*Directions*. What lines in the data below mention the string "Quảng"? Copy them out.

*Dataset excerpts*.
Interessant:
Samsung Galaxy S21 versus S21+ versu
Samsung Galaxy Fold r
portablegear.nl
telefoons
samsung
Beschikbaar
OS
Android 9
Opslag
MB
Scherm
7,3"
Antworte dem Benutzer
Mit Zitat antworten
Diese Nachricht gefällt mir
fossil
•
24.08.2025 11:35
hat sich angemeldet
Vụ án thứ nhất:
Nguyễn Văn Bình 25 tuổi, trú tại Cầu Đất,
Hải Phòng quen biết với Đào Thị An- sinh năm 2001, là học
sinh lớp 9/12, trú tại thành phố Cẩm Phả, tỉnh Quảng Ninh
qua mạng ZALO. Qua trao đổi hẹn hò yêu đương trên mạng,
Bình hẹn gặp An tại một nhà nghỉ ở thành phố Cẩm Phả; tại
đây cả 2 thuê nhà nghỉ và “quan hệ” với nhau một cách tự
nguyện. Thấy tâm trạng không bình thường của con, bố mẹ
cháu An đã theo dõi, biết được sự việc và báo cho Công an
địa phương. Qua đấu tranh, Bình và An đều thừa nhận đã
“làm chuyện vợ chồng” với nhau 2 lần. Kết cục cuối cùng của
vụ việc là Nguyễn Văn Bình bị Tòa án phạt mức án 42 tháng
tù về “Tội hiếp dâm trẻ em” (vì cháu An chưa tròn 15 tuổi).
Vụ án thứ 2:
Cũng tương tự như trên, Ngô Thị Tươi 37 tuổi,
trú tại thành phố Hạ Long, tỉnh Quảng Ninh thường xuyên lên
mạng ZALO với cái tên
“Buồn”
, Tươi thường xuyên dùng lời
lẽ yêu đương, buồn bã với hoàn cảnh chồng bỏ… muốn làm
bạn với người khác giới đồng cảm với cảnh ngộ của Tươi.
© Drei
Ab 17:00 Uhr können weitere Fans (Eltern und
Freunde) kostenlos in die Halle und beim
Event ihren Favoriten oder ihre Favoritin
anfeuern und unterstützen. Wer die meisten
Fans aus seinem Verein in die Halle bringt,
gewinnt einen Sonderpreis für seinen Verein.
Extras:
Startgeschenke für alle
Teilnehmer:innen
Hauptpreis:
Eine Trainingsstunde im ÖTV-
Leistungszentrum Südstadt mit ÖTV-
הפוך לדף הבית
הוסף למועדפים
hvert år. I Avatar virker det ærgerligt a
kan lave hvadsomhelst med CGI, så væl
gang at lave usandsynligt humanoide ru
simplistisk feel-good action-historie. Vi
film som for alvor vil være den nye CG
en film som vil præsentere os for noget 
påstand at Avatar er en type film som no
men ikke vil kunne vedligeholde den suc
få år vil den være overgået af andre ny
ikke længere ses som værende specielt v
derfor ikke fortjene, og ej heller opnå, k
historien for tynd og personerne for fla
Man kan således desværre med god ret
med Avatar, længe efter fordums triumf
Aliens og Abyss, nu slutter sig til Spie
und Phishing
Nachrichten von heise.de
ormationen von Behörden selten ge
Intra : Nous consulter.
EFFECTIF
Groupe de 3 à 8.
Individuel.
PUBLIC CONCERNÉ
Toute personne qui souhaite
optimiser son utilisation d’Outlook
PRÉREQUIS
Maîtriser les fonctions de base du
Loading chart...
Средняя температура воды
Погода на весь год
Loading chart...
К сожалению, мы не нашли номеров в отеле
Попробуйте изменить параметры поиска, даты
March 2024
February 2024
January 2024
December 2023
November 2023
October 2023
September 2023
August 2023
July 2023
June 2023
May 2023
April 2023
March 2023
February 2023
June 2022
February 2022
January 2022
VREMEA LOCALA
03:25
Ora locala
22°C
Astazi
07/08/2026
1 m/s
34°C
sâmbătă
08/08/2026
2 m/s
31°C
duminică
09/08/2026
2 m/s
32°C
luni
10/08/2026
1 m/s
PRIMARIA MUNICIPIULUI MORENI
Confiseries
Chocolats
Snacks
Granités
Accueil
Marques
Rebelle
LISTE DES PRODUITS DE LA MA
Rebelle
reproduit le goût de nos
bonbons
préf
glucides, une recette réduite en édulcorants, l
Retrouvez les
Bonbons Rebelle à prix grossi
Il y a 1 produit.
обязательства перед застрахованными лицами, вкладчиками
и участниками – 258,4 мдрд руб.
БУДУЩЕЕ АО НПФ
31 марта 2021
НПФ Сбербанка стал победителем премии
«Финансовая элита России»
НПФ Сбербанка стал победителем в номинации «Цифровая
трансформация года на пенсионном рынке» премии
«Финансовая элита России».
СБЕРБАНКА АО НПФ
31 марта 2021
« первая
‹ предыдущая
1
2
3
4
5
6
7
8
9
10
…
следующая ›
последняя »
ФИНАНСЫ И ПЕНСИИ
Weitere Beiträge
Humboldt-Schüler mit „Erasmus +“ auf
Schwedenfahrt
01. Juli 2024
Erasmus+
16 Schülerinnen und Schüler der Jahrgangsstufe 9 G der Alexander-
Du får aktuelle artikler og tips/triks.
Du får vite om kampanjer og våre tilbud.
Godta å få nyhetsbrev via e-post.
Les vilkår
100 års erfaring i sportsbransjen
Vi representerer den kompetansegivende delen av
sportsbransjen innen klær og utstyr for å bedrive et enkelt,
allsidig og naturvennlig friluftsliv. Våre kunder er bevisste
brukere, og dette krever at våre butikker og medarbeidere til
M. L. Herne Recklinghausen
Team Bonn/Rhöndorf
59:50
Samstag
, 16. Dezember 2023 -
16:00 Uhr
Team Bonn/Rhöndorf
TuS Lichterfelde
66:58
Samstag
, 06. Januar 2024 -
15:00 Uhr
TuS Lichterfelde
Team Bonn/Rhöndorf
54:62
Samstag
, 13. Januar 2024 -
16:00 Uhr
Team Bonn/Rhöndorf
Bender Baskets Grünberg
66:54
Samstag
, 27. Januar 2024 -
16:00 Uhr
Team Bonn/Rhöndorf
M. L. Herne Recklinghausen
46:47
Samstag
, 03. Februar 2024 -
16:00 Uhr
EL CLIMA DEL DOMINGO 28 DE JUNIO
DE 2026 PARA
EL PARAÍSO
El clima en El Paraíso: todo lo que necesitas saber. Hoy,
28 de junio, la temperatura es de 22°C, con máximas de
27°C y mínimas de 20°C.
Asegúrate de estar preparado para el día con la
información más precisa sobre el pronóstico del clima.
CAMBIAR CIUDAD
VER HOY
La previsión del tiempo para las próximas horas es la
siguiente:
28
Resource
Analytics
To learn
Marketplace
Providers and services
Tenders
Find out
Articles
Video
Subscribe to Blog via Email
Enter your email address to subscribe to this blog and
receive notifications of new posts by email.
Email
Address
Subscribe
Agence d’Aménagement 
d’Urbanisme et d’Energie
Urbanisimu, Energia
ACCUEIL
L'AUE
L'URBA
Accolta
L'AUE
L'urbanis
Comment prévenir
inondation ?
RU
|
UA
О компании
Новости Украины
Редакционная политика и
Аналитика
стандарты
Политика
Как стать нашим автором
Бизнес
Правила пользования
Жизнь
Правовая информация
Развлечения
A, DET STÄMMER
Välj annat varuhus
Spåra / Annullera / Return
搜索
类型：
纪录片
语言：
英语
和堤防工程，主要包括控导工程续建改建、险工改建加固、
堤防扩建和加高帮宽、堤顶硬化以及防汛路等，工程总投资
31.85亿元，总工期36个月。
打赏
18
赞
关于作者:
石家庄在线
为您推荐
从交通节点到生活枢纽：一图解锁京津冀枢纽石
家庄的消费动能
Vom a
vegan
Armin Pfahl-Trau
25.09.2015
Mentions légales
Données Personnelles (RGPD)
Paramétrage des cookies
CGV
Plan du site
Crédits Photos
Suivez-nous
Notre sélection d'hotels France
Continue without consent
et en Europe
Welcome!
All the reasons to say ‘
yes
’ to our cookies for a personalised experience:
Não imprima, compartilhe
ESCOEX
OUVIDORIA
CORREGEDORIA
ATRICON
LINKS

*Output of the exercise*.
sinh lớp 9/12, trú tại thành phố Cẩm Phả, tỉnh Quảng Ninh
trú tại thành phố Hạ Long, tỉnh Quảng Ninh thường xuyên lên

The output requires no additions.